[Saved data entries]
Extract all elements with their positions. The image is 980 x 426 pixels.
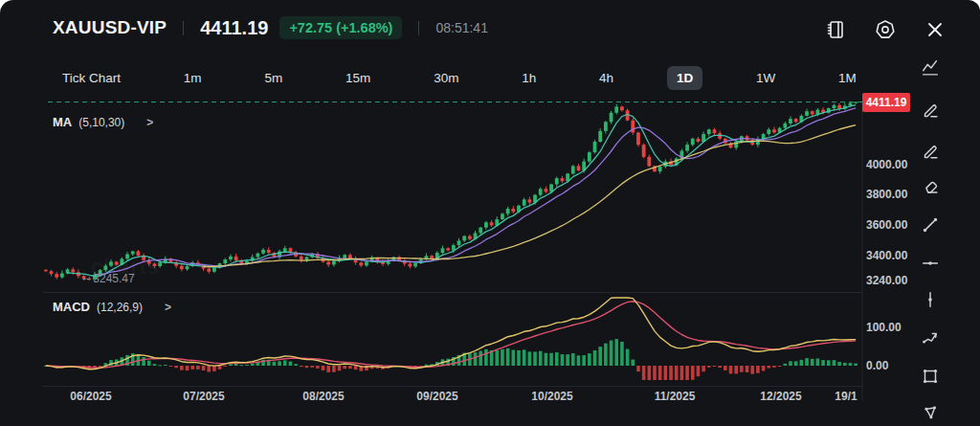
eraser-tool-button[interactable] [916, 172, 945, 201]
trading-chart-window: charts XAUUSD-VIP 4411.19 +72.75 (+1.68%… [0, 0, 980, 426]
timeframe-tab-30m[interactable]: 30m [424, 66, 468, 90]
timeframe-tab-1m[interactable]: 1m [174, 66, 212, 90]
ma-indicator-name: MA [53, 115, 72, 129]
pencil-edit-icon [920, 99, 941, 120]
timeframe-tab-1d[interactable]: 1D [667, 66, 702, 90]
price-axis-label: 3400.00 [866, 249, 916, 262]
price-axis-label: 3800.00 [866, 188, 916, 201]
vertical-line-tool-button[interactable] [916, 285, 945, 314]
date-axis-label: 19/1 [813, 390, 880, 403]
polygon-icon [920, 402, 941, 423]
eraser-icon [920, 176, 941, 197]
horizontal-line-icon [920, 253, 941, 274]
macd-indicator-params: (12,26,9) [97, 301, 143, 314]
low-price-marker: -- 3245.47 [82, 272, 135, 285]
last-price-badge: 4411.19 [862, 93, 910, 112]
date-axis-label: 11/2025 [641, 390, 708, 403]
wave-arrow-tool-button[interactable] [916, 324, 945, 352]
ma-indicator-label[interactable]: MA (5,10,30) > [53, 115, 153, 129]
settings-icon [874, 18, 897, 41]
timeframe-tab-1h[interactable]: 1h [512, 66, 546, 90]
timeframe-tab-1w[interactable]: 1W [746, 66, 785, 90]
close-icon [924, 18, 947, 41]
date-axis-label: 08/2025 [290, 390, 357, 403]
timeframe-tab-1m-month[interactable]: 1M [829, 66, 866, 90]
last-price: 4411.19 [200, 17, 268, 39]
timeframe-tab-4h[interactable]: 4h [590, 66, 623, 90]
rectangle-tool-button[interactable] [916, 362, 945, 391]
polygon-tool-button[interactable] [916, 398, 945, 426]
macd-indicator-label[interactable]: MACD (12,26,9) > [53, 300, 171, 314]
macd-axis-label: 100.00 [866, 321, 916, 334]
price-axis-label: 4000.00 [866, 158, 916, 171]
journal-button[interactable] [824, 18, 847, 41]
chevron-right-icon[interactable]: > [146, 116, 153, 129]
timeframe-tab-tick-chart[interactable]: Tick Chart [53, 66, 130, 90]
date-axis-label: 07/2025 [170, 390, 237, 403]
rectangle-icon [920, 366, 941, 387]
pencil-draw-tool-button[interactable] [916, 136, 945, 165]
price-axis-label: 3240.00 [866, 274, 916, 287]
header-divider [418, 21, 419, 35]
date-axis-label: 06/2025 [57, 390, 124, 403]
indicator-chart-icon [920, 57, 941, 78]
date-axis-label: 10/2025 [519, 390, 586, 403]
close-button[interactable] [924, 18, 947, 41]
date-axis-label: 09/2025 [404, 390, 471, 403]
settings-button[interactable] [874, 18, 897, 41]
ma-indicator-params: (5,10,30) [78, 116, 124, 129]
pencil-draw-icon [920, 140, 941, 161]
wave-arrow-icon [920, 327, 941, 348]
timeframe-tab-15m[interactable]: 15m [336, 66, 380, 90]
pencil-edit-tool-button[interactable] [916, 95, 945, 123]
symbol-name: XAUUSD-VIP [53, 17, 167, 38]
server-time: 08:51:41 [435, 20, 488, 35]
trend-line-icon [920, 214, 941, 235]
date-axis-label: 12/2025 [747, 390, 814, 403]
chevron-right-icon[interactable]: > [165, 301, 171, 314]
indicator-chart-tool-button[interactable] [916, 54, 945, 82]
horizontal-line-tool-button[interactable] [916, 249, 945, 278]
timeframe-bar: Tick Chart 1m 5m 15m 30m 1h 4h 1D 1W 1M [53, 59, 866, 96]
journal-icon [824, 18, 847, 41]
trend-line-tool-button[interactable] [916, 211, 945, 239]
vertical-line-icon [920, 289, 941, 310]
timeframe-tab-5m[interactable]: 5m [255, 66, 292, 90]
macd-axis-label: 0.00 [866, 359, 916, 372]
price-change-badge: +72.75 (+1.68%) [279, 16, 402, 39]
macd-indicator-name: MACD [53, 300, 90, 314]
header-divider [183, 21, 184, 35]
price-axis-label: 3600.00 [866, 218, 916, 232]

Work task: Find each line of the data above that holds the word "badge", then copy it.

Answer box:
last-price-badge: 4411.19 [862, 93, 910, 112]
price-change-badge: +72.75 (+1.68%) [279, 16, 402, 39]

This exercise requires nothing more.